TSX posts gains, Nov. 10-14

The S&P/TSX Composite Index posted its fifth straight week of gains, buoyed in part by strong economic data showing manufacturing sales in Canada climbed 2.1% to $53 billion in September, compared with a 3.5% drop in August. The S&P/TSX Composite Index advanced 152.27 points, or 1% to 14,843.10, while the S&P/TSX Capped Diversified Metals & Mining Index advanced 17.6 points, or 2.52%, to 715.31, and the S&P/TSX Global Gold Index climbed 2.88 points, or 1.99%, to 147.74. The gold spot price rose US$10 to US$1,188.50 per oz. 
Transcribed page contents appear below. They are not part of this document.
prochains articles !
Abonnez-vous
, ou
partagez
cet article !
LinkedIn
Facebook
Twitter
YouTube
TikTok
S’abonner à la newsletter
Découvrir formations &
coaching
B2Gold’s shares were the most actively traded and fell 3¢ to $1.93. The company reported a US$274.1-million net loss (negative 39¢ per share), mainly due to non-cash impairment charges at its Masbate mine in the Philippines and its Gramalote joint-venture in Colombia. Consolidated gold production in the third quarter reached 90,192 per oz. (9% less than the same quarter in 2013), at cash-operating costs of US$732 per oz. and all-in sustaining costs of US$1,117 per oz. Production in the quarter was affected by issues with the the semi-autogenous grinding mill at Masbate and installation delays of a dewatering system at its Limon mine in Nicaragua. Cash flow from operating activities before changes in working capital reached US$27 million, or 4¢ per share, and the company ended the quarter with US$179 million in cash. B2Gold forecasts 2014 production of 380,000 to 385,000 oz. — lower than its original forecast of 395,000 to 420,000 oz. — and expects all-in sustaining costs will be near the higher end of its guidance range of US$1,025 and US$1,125 per oz. The first gold pour at its Otjikoto mine in Namibia is expected in mid-December.
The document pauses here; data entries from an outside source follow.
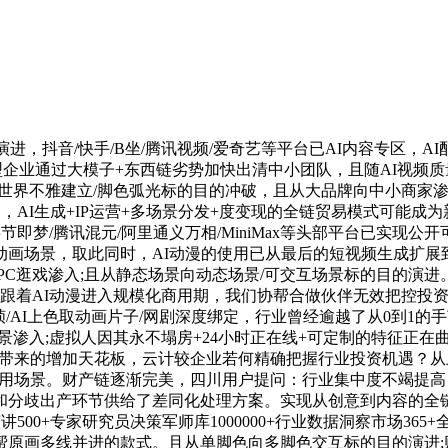
抖音/快手/B坐/腾讯视频/爱奇艺等平台已AI内容专区，AI配
平台型企业通过大模子+东西链劣势加快出清中小团队，且随AI视频
/世界不雅建立/脚色弧光标的目的冲破，且从大品牌向中小商家
起，AI生成+IP运营+多场景分发+度变现的全链贸易模式可能
节即梦/腾讯混元/阿里通义万相/MiniMax等头部平台已实
画场景，取此同时，AI动漫的使用已从最后的短视频生成扩展
C逛戏渗入;且从静态场景向动态场景/可交互场景标的目的演进
，跟着AI动漫进入规模化商用期，我们协帮合做伙伴无效把控投
帧/AI上色取动画片子/网剧深度绑定，行业曾经逾越了从0到1的手
等场景渗入;虚拟人因其永不塌房+24小时正在线+可定制的特征正
告白脱节带来的增加天花板，云计较企业若何精确把握行业投资机遇？从
使用场景。财产链逐渐完美，四川用户提问：行业集中度不竭提高，
分歧出产环节供给了差同化处理方案。实现从创意到内容的全链加
讲500+专家研究员决策军师库1000000+行业数据洞察市场3
编剧/虚拟人/AI辅帮原画多线并进的款式。且从单脚色向多脚色交互标的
Shares of New Millennium Iron jumped 42.1% to 27¢. The junior — which owns 20% of the DSO project (Tata Steel owns 80%) — announced rail haulage on Genesee & Wyoming’s newly built KéRail spur line that services the DSO project. The spur line will allow Tata Steel to complete the DSO project, New Millennium said on Nov. 12. The company reported that the crushing and screening operation is fully established and the processing plant for producing higher-grade fines is 80% complete.
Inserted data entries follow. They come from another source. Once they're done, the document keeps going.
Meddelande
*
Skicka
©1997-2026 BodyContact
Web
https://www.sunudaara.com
Silver Wheaton increased $1.42 to $22.80 per share. The company reported attributable silver-equivalent production in the third quarter of 8.4 million oz., down 7% from the 9.1 million equivalent oz. silver it reported in the third quarter of 2013. After including the impact of a $68.2-million impairment charge related to its Mineral Park and Campo Morado silver interests, the company posted net earnings of $4.5 million, or 1¢ per share. Operating cash flow reached $120.4 million, or 34¢, with average cash costs of US$4.16 per oz. silver and US$378 per oz. gold. On a silver-equivalent basis, average cash costs decreased to US$4.59 per oz., compared with US$4.73 per oz. in the year-earlier quarter.